## MATERIAL SHOWN
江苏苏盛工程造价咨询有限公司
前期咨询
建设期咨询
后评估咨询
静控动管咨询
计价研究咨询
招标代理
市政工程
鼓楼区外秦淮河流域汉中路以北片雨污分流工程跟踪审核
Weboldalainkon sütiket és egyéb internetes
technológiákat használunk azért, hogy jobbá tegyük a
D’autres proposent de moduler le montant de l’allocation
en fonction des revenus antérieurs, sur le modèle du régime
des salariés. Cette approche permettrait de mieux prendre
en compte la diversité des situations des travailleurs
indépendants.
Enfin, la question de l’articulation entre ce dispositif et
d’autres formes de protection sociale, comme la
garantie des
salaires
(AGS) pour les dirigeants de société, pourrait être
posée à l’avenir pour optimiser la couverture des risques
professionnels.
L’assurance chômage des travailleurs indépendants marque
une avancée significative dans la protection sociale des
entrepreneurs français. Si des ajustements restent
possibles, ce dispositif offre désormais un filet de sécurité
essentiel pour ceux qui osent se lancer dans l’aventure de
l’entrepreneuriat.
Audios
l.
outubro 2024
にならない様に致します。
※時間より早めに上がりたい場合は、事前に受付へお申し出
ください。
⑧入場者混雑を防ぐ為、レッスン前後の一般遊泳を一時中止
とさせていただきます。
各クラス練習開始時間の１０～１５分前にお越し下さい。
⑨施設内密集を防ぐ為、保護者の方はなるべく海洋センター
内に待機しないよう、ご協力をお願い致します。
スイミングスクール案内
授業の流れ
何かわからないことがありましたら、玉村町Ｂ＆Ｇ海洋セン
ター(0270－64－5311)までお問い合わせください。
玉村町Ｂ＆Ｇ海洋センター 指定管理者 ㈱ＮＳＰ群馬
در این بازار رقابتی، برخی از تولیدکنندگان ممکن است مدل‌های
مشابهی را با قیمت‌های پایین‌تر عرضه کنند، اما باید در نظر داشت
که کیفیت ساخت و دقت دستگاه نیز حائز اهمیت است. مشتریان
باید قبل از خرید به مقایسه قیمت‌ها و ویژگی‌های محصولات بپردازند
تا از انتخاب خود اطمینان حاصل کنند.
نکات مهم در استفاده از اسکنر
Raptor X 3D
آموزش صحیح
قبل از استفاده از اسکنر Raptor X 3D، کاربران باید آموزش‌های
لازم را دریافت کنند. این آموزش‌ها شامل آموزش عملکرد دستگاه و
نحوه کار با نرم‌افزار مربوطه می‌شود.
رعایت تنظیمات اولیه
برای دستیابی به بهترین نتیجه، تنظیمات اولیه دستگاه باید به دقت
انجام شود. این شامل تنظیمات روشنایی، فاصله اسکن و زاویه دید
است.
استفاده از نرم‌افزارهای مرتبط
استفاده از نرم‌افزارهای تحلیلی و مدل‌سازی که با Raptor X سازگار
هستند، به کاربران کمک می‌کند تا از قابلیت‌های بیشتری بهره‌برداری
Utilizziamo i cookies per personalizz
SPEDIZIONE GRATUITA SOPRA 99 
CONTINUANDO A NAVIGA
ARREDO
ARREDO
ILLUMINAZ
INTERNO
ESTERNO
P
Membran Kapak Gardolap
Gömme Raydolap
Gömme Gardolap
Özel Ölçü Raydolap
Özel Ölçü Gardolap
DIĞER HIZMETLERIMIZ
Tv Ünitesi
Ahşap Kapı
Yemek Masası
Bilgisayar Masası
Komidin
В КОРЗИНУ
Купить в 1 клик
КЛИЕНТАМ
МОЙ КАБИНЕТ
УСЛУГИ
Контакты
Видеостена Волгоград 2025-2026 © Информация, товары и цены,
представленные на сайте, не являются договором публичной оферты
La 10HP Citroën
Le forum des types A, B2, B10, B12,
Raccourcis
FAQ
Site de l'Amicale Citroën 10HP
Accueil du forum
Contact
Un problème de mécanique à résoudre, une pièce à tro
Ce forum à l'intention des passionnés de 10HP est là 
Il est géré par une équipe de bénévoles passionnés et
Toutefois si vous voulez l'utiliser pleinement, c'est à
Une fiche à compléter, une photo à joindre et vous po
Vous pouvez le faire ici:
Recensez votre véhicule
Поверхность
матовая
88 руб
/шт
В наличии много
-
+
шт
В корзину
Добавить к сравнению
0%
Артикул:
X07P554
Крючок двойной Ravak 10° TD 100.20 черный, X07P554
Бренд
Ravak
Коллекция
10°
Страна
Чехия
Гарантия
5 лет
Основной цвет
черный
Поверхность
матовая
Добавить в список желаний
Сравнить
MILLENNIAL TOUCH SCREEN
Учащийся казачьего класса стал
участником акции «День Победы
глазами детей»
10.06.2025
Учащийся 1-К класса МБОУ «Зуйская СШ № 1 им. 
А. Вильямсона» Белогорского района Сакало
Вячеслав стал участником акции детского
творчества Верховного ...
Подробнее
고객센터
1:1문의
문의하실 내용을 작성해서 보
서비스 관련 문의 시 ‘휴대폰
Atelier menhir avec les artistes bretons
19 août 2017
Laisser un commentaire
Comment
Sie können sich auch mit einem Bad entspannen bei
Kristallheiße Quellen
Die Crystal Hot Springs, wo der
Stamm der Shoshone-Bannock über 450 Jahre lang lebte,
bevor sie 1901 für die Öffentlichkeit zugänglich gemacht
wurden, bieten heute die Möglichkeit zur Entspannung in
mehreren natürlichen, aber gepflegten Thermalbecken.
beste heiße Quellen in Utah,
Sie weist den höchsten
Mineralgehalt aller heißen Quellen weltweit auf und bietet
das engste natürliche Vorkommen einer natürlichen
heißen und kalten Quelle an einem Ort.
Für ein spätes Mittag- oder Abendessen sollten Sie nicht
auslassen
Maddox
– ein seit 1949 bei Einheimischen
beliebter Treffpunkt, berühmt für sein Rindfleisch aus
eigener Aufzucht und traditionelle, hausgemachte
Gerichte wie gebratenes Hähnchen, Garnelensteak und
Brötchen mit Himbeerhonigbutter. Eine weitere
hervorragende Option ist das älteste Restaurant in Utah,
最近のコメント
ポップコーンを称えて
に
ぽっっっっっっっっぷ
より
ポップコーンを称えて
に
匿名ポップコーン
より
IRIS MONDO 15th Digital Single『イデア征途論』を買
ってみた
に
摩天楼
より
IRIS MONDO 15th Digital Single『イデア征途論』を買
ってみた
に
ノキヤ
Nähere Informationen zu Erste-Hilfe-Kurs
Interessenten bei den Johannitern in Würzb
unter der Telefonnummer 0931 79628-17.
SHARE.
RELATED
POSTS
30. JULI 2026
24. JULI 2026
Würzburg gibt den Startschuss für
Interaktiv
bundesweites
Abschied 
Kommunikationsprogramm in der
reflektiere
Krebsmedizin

## YOUR TASK
Return every line of the preceding records in which the word "dispositif" appears.

## RESPONSE TO THE EXERCISE
Enfin, la question de l’articulation entre ce dispositif et
possibles, ce dispositif offre désormais un filet de sécurité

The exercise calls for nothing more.